Betriebsvermögensbegünstigung - Finanzrichter aus Münster kämpfen auf Seiten der Steuerpflichtigen gegen "90 %-Regelung"
Um den Fortbestand von Unternehmen auch beim Generationsübergang zu sichern, sieht der Gesetzgeber bei der unentgeltlichen Übertragung von Unternehmensvermögen unter bestimmten Voraussetzungen weitgehende Steuerbefreiungen vor. Zur Vermeidung - häufig nur vermeintlichen - Missbrauchs ist die Regelung inzwischen so konzipiert, dass so genanntes "schädliches Verwaltungsvermögen" trotz Begünstigung normal besteuert wird. Zum schädlichen Verwaltungsvermögen gehören beispielsweise an fremde Dritte überlassenes Grundvermögen, Wertpapiere, aber auch Finanzmittel in Form von Bankguthaben oder Forderungen. Was letztendlich besteuert wird, stellt sich praktisch erst nach umfangreicher Prüfung zahlreicher Ausnahme- und Sonderregelungen sowie komplizierter mehrstufiger Berechnungen unter Verrechnung von Schulden und individuell zu ermittelnden Freibeträgen heraus. Kann dieses in der Praxis kaum zu beherrschende Regelungsmonster, das jede Planbarkeit nahezu unmöglich macht, bei sehr großzügiger Betrachtung noch mit dem Argument der Vermeidung missbräuchlicher Gestaltungen gerechtfertigt werden, gilt dies für die "90 %- Regelung" nicht.
Die 90 %-Regelung sieht vor, dass die Betriebsvermögensbegünstigung gänzlich versagt wird, wenn das schädliche Verwaltungsvermögen mehr als 90 % des Unternehmenswerts ausmacht. Ein solcher "Einstiegstest" ist schon im Grundsatz widersinnig, weil das herangezogene Verwaltungsvermögen im Anschluss ja gerade nicht begünstigt wird. Wie viel davon vorhanden ist, sollte daher egal sein. Die Diskussion ist auch nur scheinbar lediglich theoretischer Natur, obwohl die Grenze mit 90 % doch eher hoch angelegt ist.

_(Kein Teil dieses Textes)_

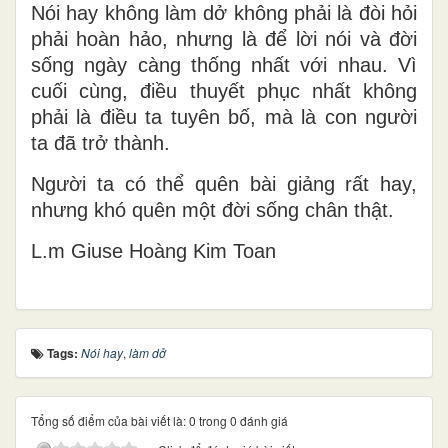
Nói hay không làm dở không phải là đòi hỏi
phải hoàn hảo, nhưng là để lời nói và đời
sống ngày càng thống nhất với nhau. Vì
cuối cùng, điều thuyết phục nhất không
phải là điều ta tuyên bố, mà là con người
ta đã trở thành.
Người ta có thể quên bài giảng rất hay,
nhưng khó quên một đời sống chân thật.
L.m Gi
use Ho
àng Kim Toan
Tags:
Nói hay
,
làm dở
Tổng số điểm của bài viết là: 0 trong 0 đánh giá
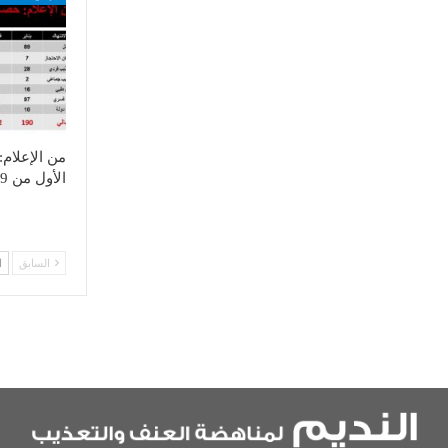
من الإعلام
الأول من 2019
السابق
ا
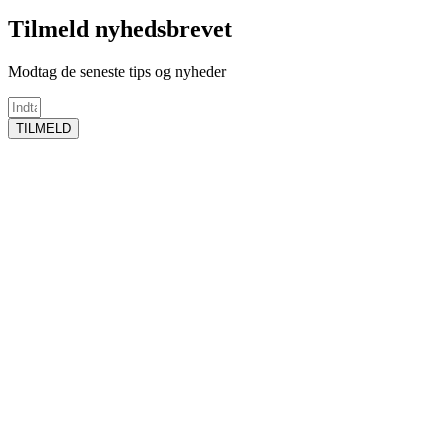
Tilmeld nyhedsbrevet
Modtag de seneste tips og nyheder
TILMELD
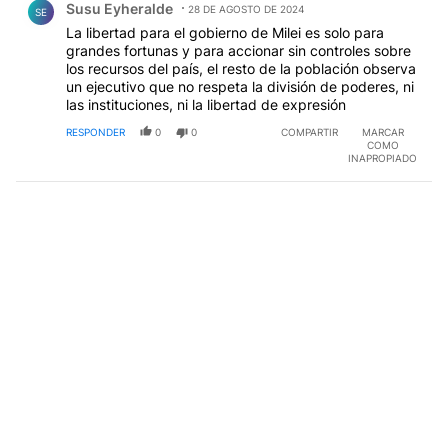
Susu Eyheralde
28 DE AGOSTO DE 2024
SE
La libertad para el gobierno de Milei es solo para
grandes fortunas y para accionar sin controles sobre
los recursos del país, el resto de la población observa
un ejecutivo que no respeta la división de poderes, ni
las instituciones, ni la libertad de expresión
RESPONDER
0
0
COMPARTIR
MARCAR
COMO
INAPROPIADO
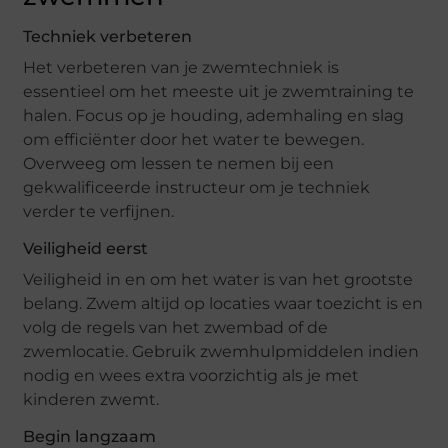
Techniek verbeteren
Het verbeteren van je zwemtechniek is
essentieel om het meeste uit je zwemtraining te
halen. Focus op je houding, ademhaling en slag
om efficiënter door het water te bewegen.
Overweeg om lessen te nemen bij een
gekwalificeerde instructeur om je techniek
verder te verfijnen.
Veiligheid eerst
Veiligheid in en om het water is van het grootste
belang. Zwem altijd op locaties waar toezicht is en
volg de regels van het zwembad of de
zwemlocatie. Gebruik zwemhulpmiddelen indien
nodig en wees extra voorzichtig als je met
kinderen zwemt.
Begin langzaam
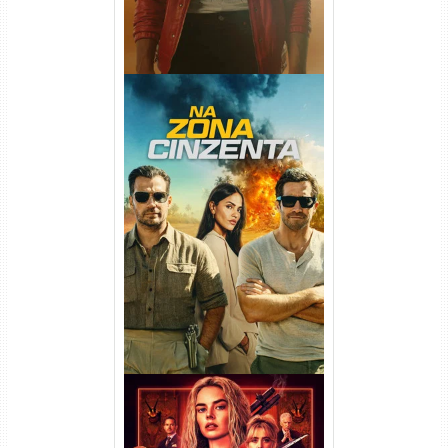
Na Zona Cinzenta Torrent
(2026) WEB-DL 1080p/4K
Dual Áudio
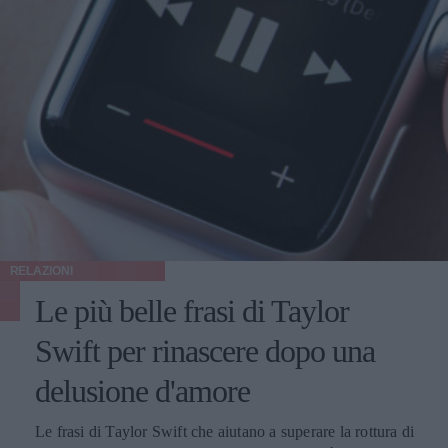
RELAZIONI
Le più belle frasi di Taylor
Swift per rinascere dopo una
delusione d'amore
Le frasi di Taylor Swift che aiutano a superare la rottura di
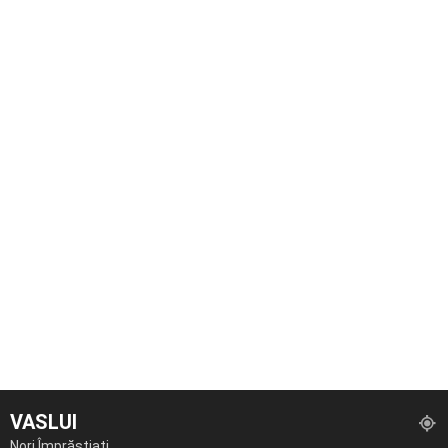
VASLUI
Nori Împrăștiați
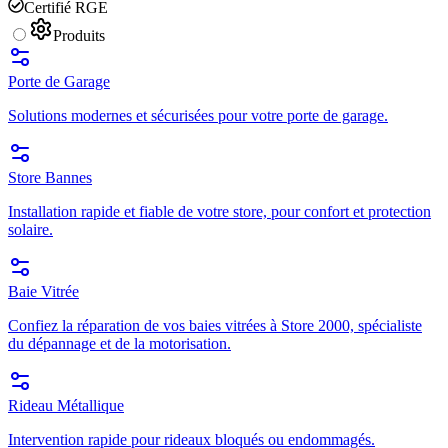
Certifié RGE
Produits
Porte de Garage
Solutions modernes et sécurisées pour votre porte de garage.
Store Bannes
Installation rapide et fiable de votre store, pour confort et protection
solaire.
Baie Vitrée
Confiez la réparation de vos baies vitrées à Store 2000, spécialiste
du dépannage et de la motorisation.
Rideau Métallique
Intervention rapide pour rideaux bloqués ou endommagés.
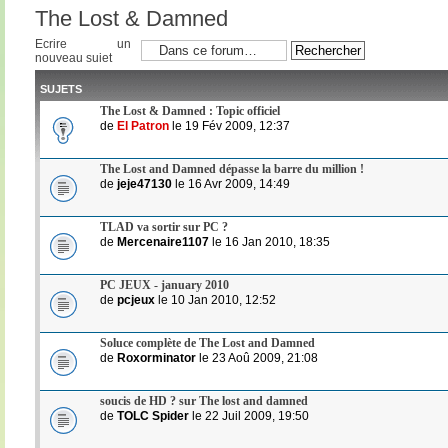
The Lost & Damned
Ecrire un
nouveau sujet
SUJETS
The Lost & Damned : Topic officiel
de
El Patron
le 19 Fév 2009, 12:37
The Lost and Damned dépasse la barre du million !
de
jeje47130
le 16 Avr 2009, 14:49
TLAD va sortir sur PC ?
de
Mercenaire1107
le 16 Jan 2010, 18:35
PC JEUX - january 2010
de
pcjeux
le 10 Jan 2010, 12:52
Soluce complète de The Lost and Damned
de
Roxorminator
le 23 Aoû 2009, 21:08
soucis de HD ? sur The lost and damned
de
TOLC Spider
le 22 Juil 2009, 19:50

Die Berechnung dieser Quote ist so verfehlt gestaltet, dass tatsächlich viele - ganz normal operativ tätige Unternehmen - (zeitweise) Quoten weit über 100 % aufweisen. Grund ist, dass das schädliche Verwaltungsvermögen, zu dem auch Forderungen aus Lieferung und Leistungen (!) gehören, ohne Abzug von Schulden mit dem Unternehmenswert verglichen werden.
Bisher konnte der Regelung aufgrund des eindeutigen Wortlauts im Gesetz nur durch aufwendige Gestaltungen begegnet werden. Hoffnung macht nun aber das Finanzgericht Münster, das entschieden hat, der eindeutige Gesetzeswortlaut dürfe in Fällen, in denen offensichtlich kein Missbrauch droht, nicht zur Anwendung gebracht werden. Die Richter stellten andernfalls die Verfassungswidrigkeit der Norm in Frage. Im nächsten Schritt ist es nun am Bundesfinanzhof die Geschichte weiterzuschreiben.